Monday, June 05, 2006

Eat Well, Be Smart, and Play

It's been a busy bunch of days. I was able to catch Ana Sortun doing a reading (with SNACKS!) at the Harvard Bookstore on Friday evening. She stressed that idea of food making you feel good, of knowing what you're eating and buying organic, and debunked the idea that babies like bland food. Her 8-month old won't have any of it. She wants spice.

I have been experimenting with Aleppo chilies after reading bits of her book. I don't eat a lot of hot spicy food, since I'm more genetically built to hole up by a peat fired stove, down a lot of vodka, and snarf some pickled fish. However, Aleppo chilies are like a not quite as hot version of your standard red pepper flakes. And it's a sort of smokier taste. Really nice. I bought mine down the street at Christina's spice market, and did not try the flavor of the day next door at Christina's homemade ice cream for once: White asparagus. I like bean shakes. I like avocado ice cream. But white asparagus. That just wasn't what I was looking for.

Oh and by the way, I went to see An Inconvenient Truth. I don't know if anyone has told you, but this movie is about you. You should probably go see it really soon!

Saturday found me unexpectedly social. A friend I met up at Haystack was in town from Philly doing an airbrush face-painting gig at a bar mitzvah at the Four Seasons. One friend from the North shore brought some friends from art school down from the North Shore as well.

It was a good "girls day." What does that mean? I don't know. There was no secret handshake. We all got to know eachother over Taiwanese food and discussions of sex toy parties (the Tupperware type) and then went shopping. Maybe women are more candid together. One of my friends did after all say, "I didn't know you were that old!" to me and we laughed. My fortune said "Expect something big." (I think it meant my ass. I'm not going back there.)

It was curl-up-and-read rainy weather on Sunday, so of course I spent the day in my kayak.
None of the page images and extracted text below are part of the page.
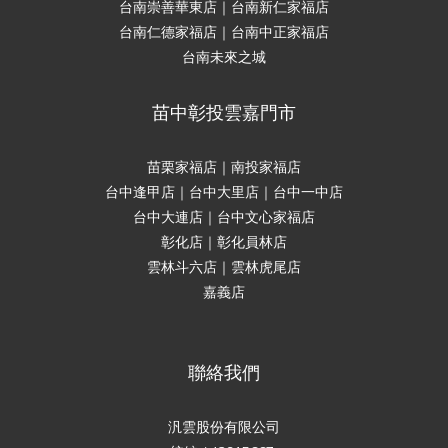
台南崇善華東店｜台南新仁家福店
台南仁德家福店｜台南中正家福店
台南未來之城
苗中彰投雲嘉門市
苗栗家福店｜南投家福店
台中逢甲店｜台中大里店｜台中一中店
台中大連店｜台中文心家福店
彰化店｜彰化員林店
雲林斗六店｜雲林虎尾店
嘉義店
聯絡我們
汎雲股份有限公司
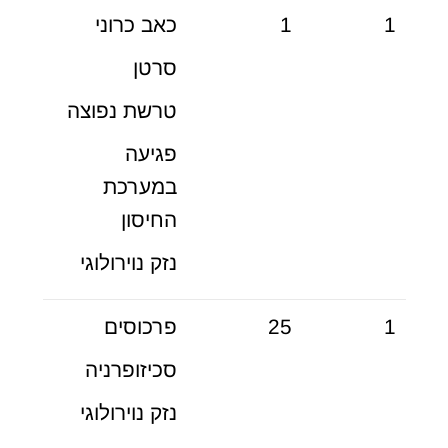
1
1
כאב כרוני
סרטן
טרשת נפוצה
פגיעה
במערכת
החיסון
נזק נוירולוגי
1
25
פרכוסים
סכיזופרניה
נזק נוירולוגי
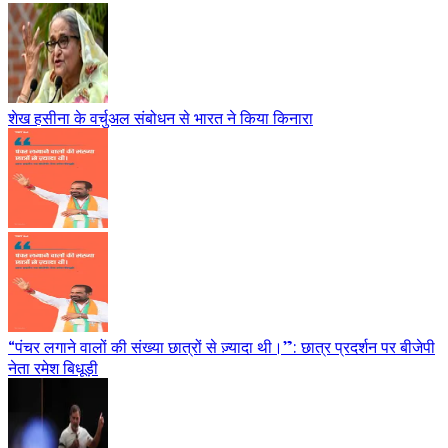
शेख हसीना के वर्चुअल संबोधन से भारत ने किया किनारा
“पंचर लगाने वालों की संख्या छात्रों से ज़्यादा थी।”: छात्र प्रदर्शन पर बीजेपी
नेता रमेश बिधूड़ी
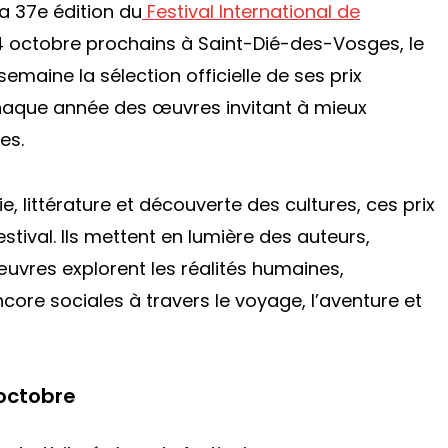
a 37e édition du
Festival International de
4 octobre prochains à Saint-Dié-des-Vosges, le
emaine la sélection officielle de ses prix
chaque année des œuvres invitant à mieux
es.
, littérature et découverte des cultures, ces prix
stival. Ils mettent en lumière des auteurs,
 œuvres explorent les réalités humaines,
core sociales à travers le voyage, l’aventure et
 octobre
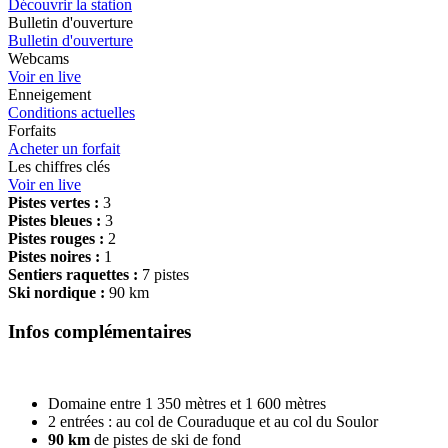
Découvrir la station
Bulletin d'ouverture
Bulletin d'ouverture
Webcams
Voir en live
Enneigement
Conditions actuelles
Forfaits
Acheter un forfait
Les chiffres clés
Voir en live
Pistes vertes :
3
Pistes bleues :
3
Pistes rouges :
2
Pistes noires :
1
Sentiers raquettes :
7 pistes
Ski nordique :
90 km
Infos complémentaires
Domaine entre 1 350 mètres et 1 600 mètres
2 entrées : au col de Couraduque et au col du Soulor
90 km
de pistes de ski de fond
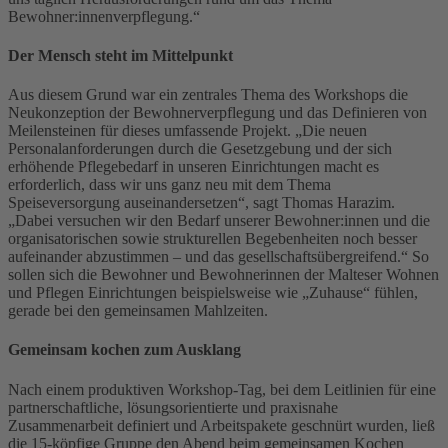
Bewohner:innenverpflegung.“
Der Mensch steht im Mittelpunkt
Aus diesem Grund war ein zentrales Thema des Workshops die
Neukonzeption der Bewohnerverpflegung und das Definieren von
Meilensteinen für dieses umfassende Projekt. „Die neuen
Personalanforderungen durch die Gesetzgebung und der sich
erhöhende Pflegebedarf in unseren Einrichtungen macht es
erforderlich, dass wir uns ganz neu mit dem Thema
Speiseversorgung auseinandersetzen“, sagt Thomas Harazim.
„Dabei versuchen wir den Bedarf unserer Bewohner:innen und die
organisatorischen sowie strukturellen Begebenheiten noch besser
aufeinander abzustimmen – und das gesellschaftsübergreifend.“ So
sollen sich die Bewohner und Bewohnerinnen der Malteser Wohnen
und Pflegen Einrichtungen beispielsweise wie „Zuhause“ fühlen,
gerade bei den gemeinsamen Mahlzeiten.
Gemeinsam kochen zum Ausklang
Nach einem produktiven Workshop-Tag, bei dem Leitlinien für eine
partnerschaftliche, lösungsorientierte und praxisnahe
Zusammenarbeit definiert und Arbeitspakete geschnürt wurden, ließ
die 15-köpfige Gruppe den Abend beim gemeinsamen Kochen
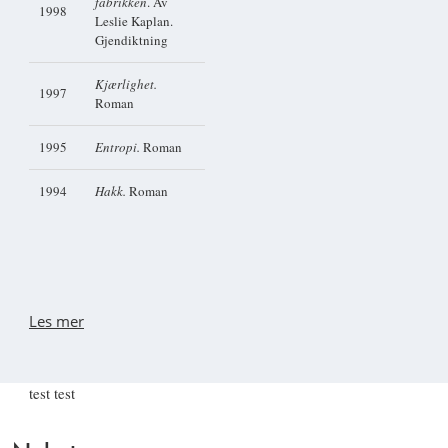
fabrikken
. Av
1998
Leslie Kaplan.
Gjendiktning
Kjærlighet.
1997
Roman
1995
Entropi.
Roman
1994
Hakk.
Roman
Les mer
test test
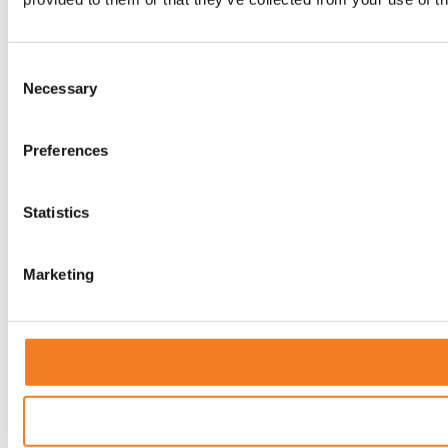
Consent
Necessary
Selection
Preferences
Statistics
Marketing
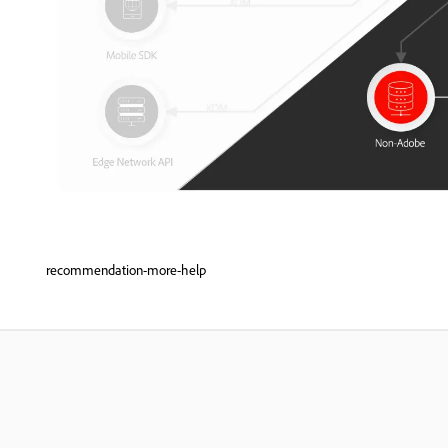
recommendation-more-help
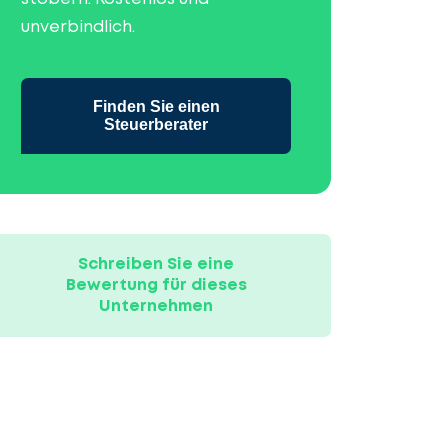
unverbindlich.
Finden Sie einen
Steuerberater
Schreiben Sie eine
Bewertung für dieses
Unternehmen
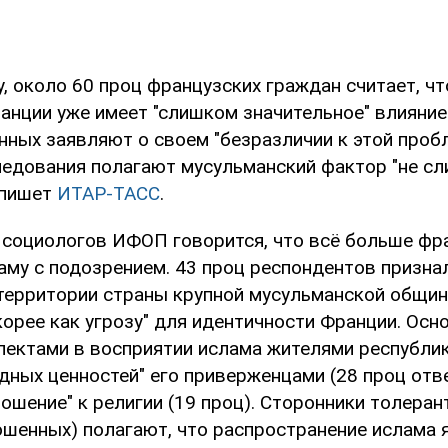
, около 60 проц французских граждан считает, чт
анции уже имеет "слишком значительное" влияние 
ных заявляют о своем "безразличии к этой пробл
ледования полагают мусульманский фактор "не с
 пишет
ИТАР-ТАСС
.
 социологов ИФОП говорится, что всё больше фр
аму с подозрением. 43 проц респондентов признал
 территории страны крупной мусульманской общи
корее как угрозу" для идентичности Франции. Ос
пектами в восприятии ислама жителями республи
дных ценностей" его приверженцами (28 проц отве
ошение" к религии (19 проц). Сторонники толеран
ошенных) полагают, что распространение ислама 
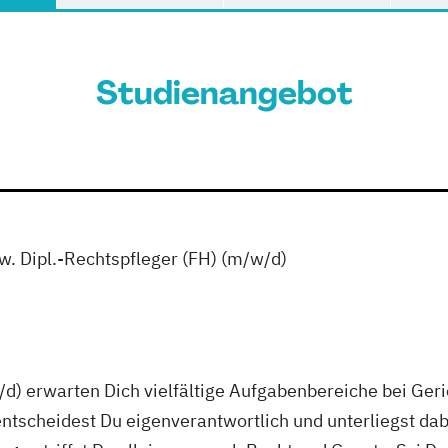
Studienangebot
zw. Dipl.-Rechtspfleger (FH) (m/w/d)
d) erwarten Dich vielfältige Aufgabenbereiche bei Ger
entscheidest Du eigenverantwortlich und unterliegst d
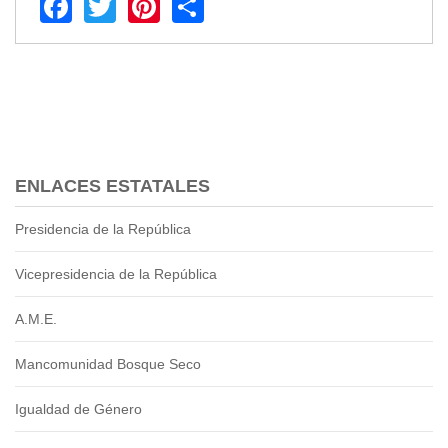
Facebook
Twitter
Pinterest
Share
2013
2012
EPRAMA
2022
2021
2020
2019
ENLACES ESTATALES
2018
2017
Presidencia de la República
2016
Protección de Derechos
Vicepresidencia de la República
Empresa Pública de Vivienda
2021
A.M.E.
2020
Mancomunidad Bosque Seco
2017
2015
Igualdad de Género
CPCCS
GAD Macará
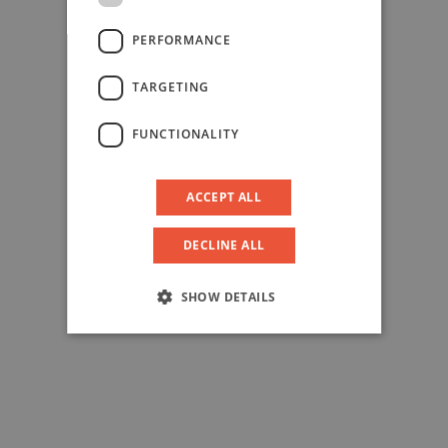
PERFORMANCE
TARGETING
FUNCTIONALITY
ACCEPT ALL
DECLINE ALL
SHOW DETAILS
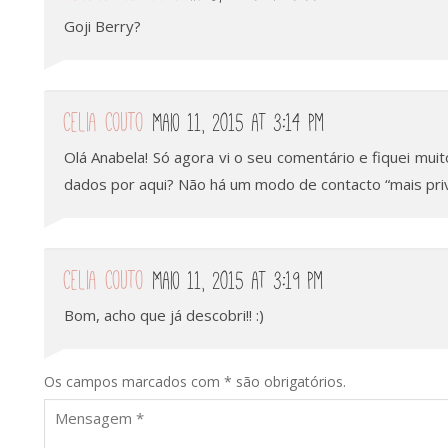
Goji Berry?
Celia Couto
Maio 11, 2015 at 3:14 pm
Olá Anabela! Só agora vi o seu comentário e fiquei mui
dados por aqui? Não há um modo de contacto “mais pri
Celia Couto
Maio 11, 2015 at 3:19 pm
Bom, acho que já descobri!! :)
Os campos marcados com * são obrigatórios.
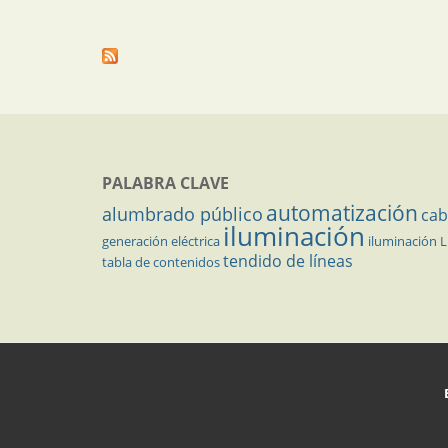
PALABRA CLAVE
automatización
alumbrado público
cab
iluminación
generación eléctrica
iluminación 
tendido de líneas
tabla de contenidos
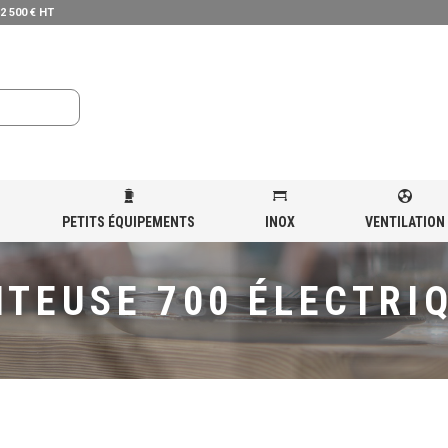
 2 500 € HT
PETITS ÉQUIPEMENTS
INOX
VENTILATION
SE 700 ÉLECTRIQUE
ITEUSE 700 ÉLECTRI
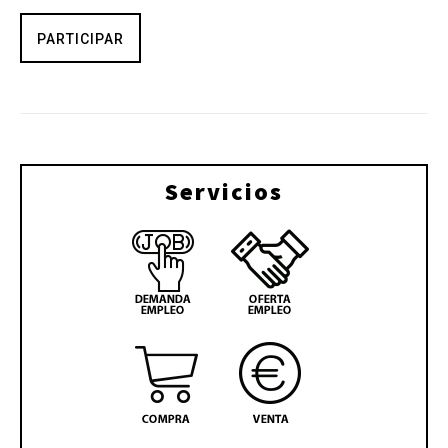
PARTICIPAR
Servicios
I was doing BCU 3* training. That's British Canoe Union – a canoe being a kayak in the King's English. At least I didn't have sunscreen in my eyes. And at least I was in protected waters. Two people I know who are some of the more experienced paddlers in the Northeast ended up helicopter rescued that day.

Kayaking is a counter-intuitive sport in many ways, and there are a lot of times you have to decide whether you want to do the thing that makes sense for your body or the thing that makes sense for the boat. Luckily for me I grew up screwing around in boats, so some otherwise counter-intuitive things seem natural to me.

I think that some of the best exercises coaches give in kayak training are things we might have done if left to our own devices as kids. You learn a lot about the physics of your boat in the water when as a kid you purposefully dumped it over and tried to paddle it to shore with half a paddle, for instance. If you have kids, make sure they Play if you want them to be smarties. And I don't mean Nintendo (they don't have a kayaking game do they?)